◆ **WHAT YOU HAVE TO DO**: Only the number is wanted: how many lines below include "odnaleźć"?

Items from a dataset

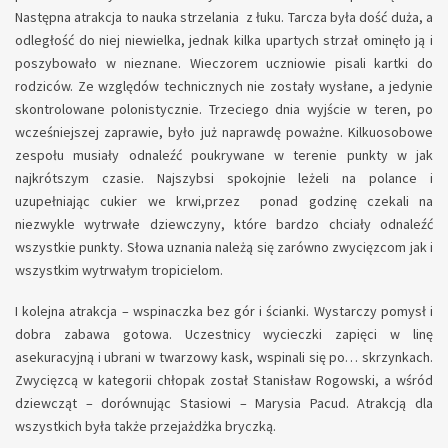
Następna atrakcja to nauka strzelania z łuku. Tarcza była dość duża, a
odległość do niej niewielka, jednak kilka upartych strzał ominęło ją i
poszybowało w nieznane. Wieczorem uczniowie pisali kartki do
rodziców. Ze względów technicznych nie zostały wysłane, a jedynie
skontrolowane polonistycznie. Trzeciego dnia wyjście w teren, po
wcześniejszej zaprawie, było już naprawdę poważne. Kilkuosobowe
zespołu musiały odnaleźć poukrywane w terenie punkty w jak
najkrótszym czasie. Najszybsi spokojnie leżeli na polance i
uzupełniając cukier we krwi,przez ponad godzinę czekali na
niezwykle wytrwałe dziewczyny, które bardzo chciały odnaleźć
wszystkie punkty. Słowa uznania należą się zarówno zwycięzcom jak i
wszystkim wytrwałym tropicielom.
I kolejna atrakcja – wspinaczka bez gór i ścianki. Wystarczy pomysł i
dobra zabawa gotowa. Uczestnicy wycieczki zapięci w linę
asekuracyjną i ubrani w twarzowy kask, wspinali się po… skrzynkach.
Zwycięzcą w kategorii chłopak został Stanisław Rogowski, a wśród
dziewcząt – dorównując Stasiowi – Marysia Pacud. Atrakcją dla
wszystkich była także przejażdżka bryczką.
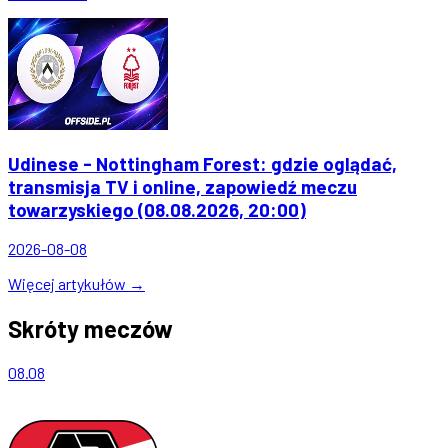
Udinese - Nottingham Forest: gdzie oglądać,
transmisja TV i online, zapowiedź meczu
towarzyskiego (08.08.2026, 20:00)
2026-08-08
Więcej artykułów →
Skróty meczów
08.08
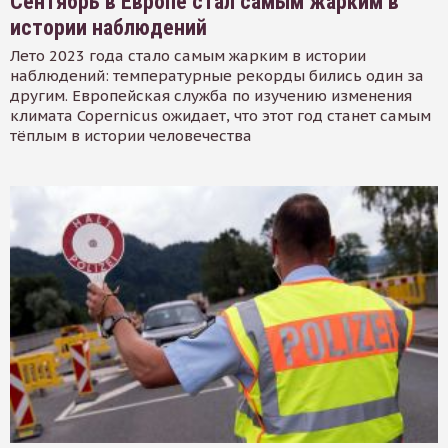
Сентябрь в Европе стал самым жарким в
истории наблюдений
Лето 2023 года стало самым жарким в истории
наблюдений: температурные рекорды бились один за
другим. Европейская служба по изучению изменения
климата Copernicus ожидает, что этот год станет самым
тёплым в истории человечества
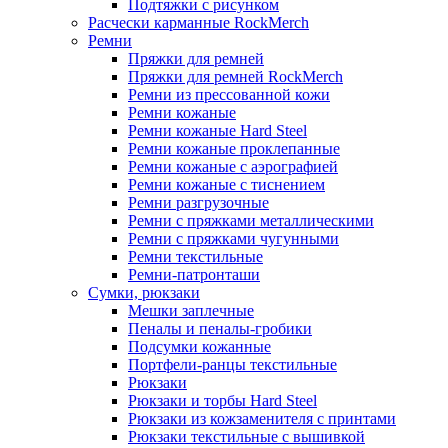
Подтяжки с рисунком
Расчески карманные RockMerch
Ремни
Пряжки для ремней
Пряжки для ремней RockMerch
Ремни из прессованной кожи
Ремни кожаные
Ремни кожаные Hard Steel
Ремни кожаные проклепанные
Ремни кожаные с аэрографией
Ремни кожаные с тиснением
Ремни разгрузочные
Ремни с пряжками металлическими
Ремни с пряжками чугунными
Ремни текстильные
Ремни-патронташи
Сумки, рюкзаки
Мешки заплечные
Пеналы и пеналы-гробики
Подсумки кожанные
Портфели-ранцы текстильные
Рюкзаки
Рюкзаки и торбы Hard Steel
Рюкзаки из кожзаменителя с принтами
Рюкзаки текстильные с вышивкой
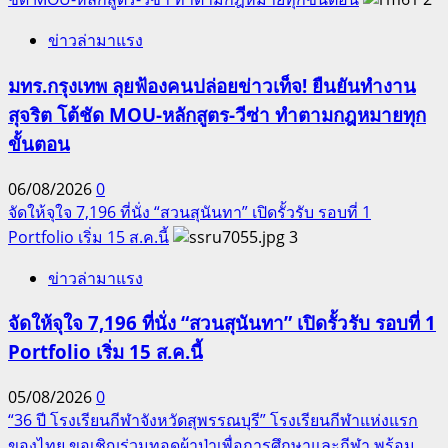
ข่าวล่ามาแรง
มทร.กรุงเทพ ลุยฟ้องคนปล่อยข่าวเท็จ! ยืนยันทำงาน
สุจริต โต้ชัด MOU-หลักสูตร-วีซ่า ทำตามกฎหมายทุก
ขั้นตอน
06/08/2026
0
จัดให้จุใจ 7,196 ที่นั่ง “สวนสุนันทา” เปิดรั้วรับ รอบที่ 1
Portfolio เริ่ม 15 ส.ค.นี้
3
ข่าวล่ามาแรง
จัดให้จุใจ 7,196 ที่นั่ง “สวนสุนันทา” เปิดรั้วรับ รอบที่ 1
Portfolio เริ่ม 15 ส.ค.นี้
05/08/2026
0
“36 ปี โรงเรียนกีฬาจังหวัดสุพรรณบุรี” โรงเรียนกีฬาแห่งแรก
ของไทย ขอเชิญร่วมทอดผ้าป่าเพื่อการศึกษาและกีฬา พร้อม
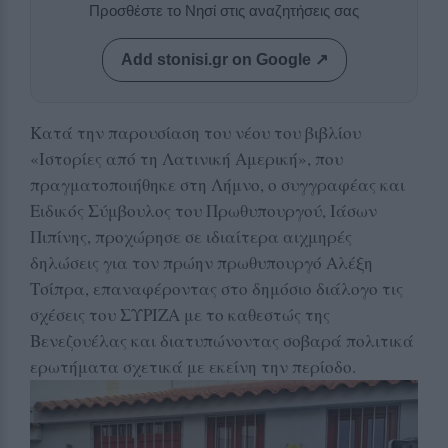
Προσθέστε το Νησί στις αναζητήσεις σας
Add stonisi.gr on Google ↗
Κατά την παρουσίαση του νέου του βιβλίου
«Ιστορίες από τη Λατινική Αμερική», που
πραγματοποιήθηκε στη Λήμνο, ο συγγραφέας και
Ειδικός Σύμβουλος του Πρωθυπουργού, Ιάσων
Πιπίνης, προχώρησε σε ιδιαίτερα αιχμηρές
δηλώσεις για τον πρώην πρωθυπουργό Αλέξη
Τσίπρα, επαναφέροντας στο δημόσιο διάλογο τις
σχέσεις του ΣΥΡΙΖΑ με το καθεστώς της
Βενεζουέλας και διατυπώνοντας σοβαρά πολιτικά
ερωτήματα σχετικά με εκείνη την περίοδο.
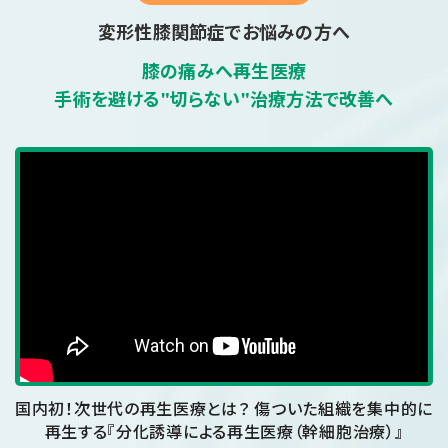
変形性膝関節症でお悩みの方へ
膝の痛みへ再生医療
手術を避ける"切らない"治療方法で改善へ
国内初！次世代の再生医療とは？ 傷ついた組織を集中的に
再生する『分化誘導による再生医療（幹細胞治療）』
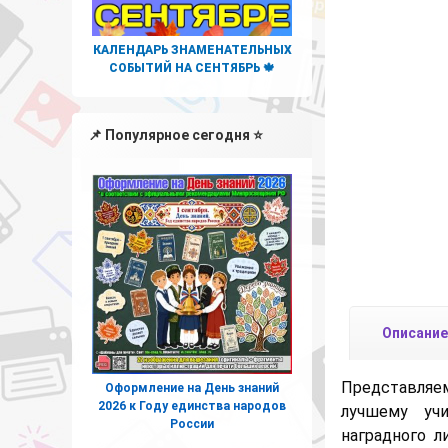
КАЛЕНДАРЬ ЗНАМЕНАТЕЛЬНЫХ
СОБЫТИЙ НА СЕНТЯБРЬ 🍁
📌 Популярное сегодня ⭐
Описание
Представля
Оформление на День знаний
2026 к Году единства народов
лучшему у
России
наградного л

◆ **SOLUTION**: 2